--- Task details ---
Each entry below should be reproduced character for character.
========
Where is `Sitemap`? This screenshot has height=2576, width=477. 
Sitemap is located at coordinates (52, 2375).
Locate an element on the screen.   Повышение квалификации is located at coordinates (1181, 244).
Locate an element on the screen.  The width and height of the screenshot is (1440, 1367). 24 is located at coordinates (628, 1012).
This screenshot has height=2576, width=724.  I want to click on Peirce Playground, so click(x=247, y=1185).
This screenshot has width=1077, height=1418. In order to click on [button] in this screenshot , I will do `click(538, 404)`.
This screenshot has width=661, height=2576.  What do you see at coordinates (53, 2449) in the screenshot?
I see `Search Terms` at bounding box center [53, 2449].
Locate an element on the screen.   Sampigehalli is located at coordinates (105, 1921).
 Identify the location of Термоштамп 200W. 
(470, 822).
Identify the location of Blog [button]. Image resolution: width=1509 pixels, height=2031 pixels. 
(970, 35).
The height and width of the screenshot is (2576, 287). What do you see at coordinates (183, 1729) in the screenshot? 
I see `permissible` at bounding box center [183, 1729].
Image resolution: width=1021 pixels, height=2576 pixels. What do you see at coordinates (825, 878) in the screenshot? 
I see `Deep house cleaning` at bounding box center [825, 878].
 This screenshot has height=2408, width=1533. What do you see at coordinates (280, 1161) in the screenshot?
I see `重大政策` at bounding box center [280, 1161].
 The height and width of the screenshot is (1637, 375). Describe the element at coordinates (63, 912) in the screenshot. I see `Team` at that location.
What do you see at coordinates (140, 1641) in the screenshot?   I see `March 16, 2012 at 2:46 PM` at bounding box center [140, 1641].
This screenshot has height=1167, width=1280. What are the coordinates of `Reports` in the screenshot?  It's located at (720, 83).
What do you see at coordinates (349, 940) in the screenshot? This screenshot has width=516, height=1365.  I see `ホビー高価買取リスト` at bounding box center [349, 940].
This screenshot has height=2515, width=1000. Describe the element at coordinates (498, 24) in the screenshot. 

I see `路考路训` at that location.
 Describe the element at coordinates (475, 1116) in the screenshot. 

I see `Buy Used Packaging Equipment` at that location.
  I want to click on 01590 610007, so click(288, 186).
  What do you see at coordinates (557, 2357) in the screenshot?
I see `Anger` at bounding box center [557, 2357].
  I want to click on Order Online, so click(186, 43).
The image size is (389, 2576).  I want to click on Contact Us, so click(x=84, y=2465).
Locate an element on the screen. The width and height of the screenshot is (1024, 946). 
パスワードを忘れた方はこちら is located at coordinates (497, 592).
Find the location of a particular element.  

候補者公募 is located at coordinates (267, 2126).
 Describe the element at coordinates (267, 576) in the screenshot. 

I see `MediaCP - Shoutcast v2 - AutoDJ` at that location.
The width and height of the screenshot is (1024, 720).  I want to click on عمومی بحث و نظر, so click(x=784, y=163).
========
--- Solution ---
Where is `Sitemap`? This screenshot has height=2576, width=477. 
Sitemap is located at coordinates (52, 2375).
Locate an element on the screen.   Повышение квалификации is located at coordinates (1181, 244).
Locate an element on the screen.  The width and height of the screenshot is (1440, 1367). 24 is located at coordinates (628, 1012).
This screenshot has height=2576, width=724.  I want to click on Peirce Playground, so click(x=247, y=1185).
This screenshot has width=1077, height=1418. In order to click on [button] in this screenshot , I will do `click(538, 404)`.
This screenshot has width=661, height=2576.  What do you see at coordinates (53, 2449) in the screenshot?
I see `Search Terms` at bounding box center [53, 2449].
Locate an element on the screen.   Sampigehalli is located at coordinates (105, 1921).
 Identify the location of Термоштамп 200W. 
(470, 822).
Identify the location of Blog [button]. Image resolution: width=1509 pixels, height=2031 pixels. 
(970, 35).
The height and width of the screenshot is (2576, 287). What do you see at coordinates (183, 1729) in the screenshot? 
I see `permissible` at bounding box center [183, 1729].
Image resolution: width=1021 pixels, height=2576 pixels. What do you see at coordinates (825, 878) in the screenshot? 
I see `Deep house cleaning` at bounding box center [825, 878].
 This screenshot has height=2408, width=1533. What do you see at coordinates (280, 1161) in the screenshot?
I see `重大政策` at bounding box center [280, 1161].
 The height and width of the screenshot is (1637, 375). Describe the element at coordinates (63, 912) in the screenshot. I see `Team` at that location.
What do you see at coordinates (140, 1641) in the screenshot?   I see `March 16, 2012 at 2:46 PM` at bounding box center [140, 1641].
This screenshot has height=1167, width=1280. What are the coordinates of `Reports` in the screenshot?  It's located at (720, 83).
What do you see at coordinates (349, 940) in the screenshot? This screenshot has width=516, height=1365.  I see `ホビー高価買取リスト` at bounding box center [349, 940].
This screenshot has height=2515, width=1000. Describe the element at coordinates (498, 24) in the screenshot. 

I see `路考路训` at that location.
 Describe the element at coordinates (475, 1116) in the screenshot. 

I see `Buy Used Packaging Equipment` at that location.
  I want to click on 01590 610007, so click(288, 186).
  What do you see at coordinates (557, 2357) in the screenshot?
I see `Anger` at bounding box center [557, 2357].
  I want to click on Order Online, so click(186, 43).
The image size is (389, 2576).  I want to click on Contact Us, so click(x=84, y=2465).
Locate an element on the screen. The width and height of the screenshot is (1024, 946). 
パスワードを忘れた方はこちら is located at coordinates (497, 592).
Find the location of a particular element.  

候補者公募 is located at coordinates (267, 2126).
 Describe the element at coordinates (267, 576) in the screenshot. 

I see `MediaCP - Shoutcast v2 - AutoDJ` at that location.
The width and height of the screenshot is (1024, 720).  I want to click on عمومی بحث و نظر, so click(x=784, y=163).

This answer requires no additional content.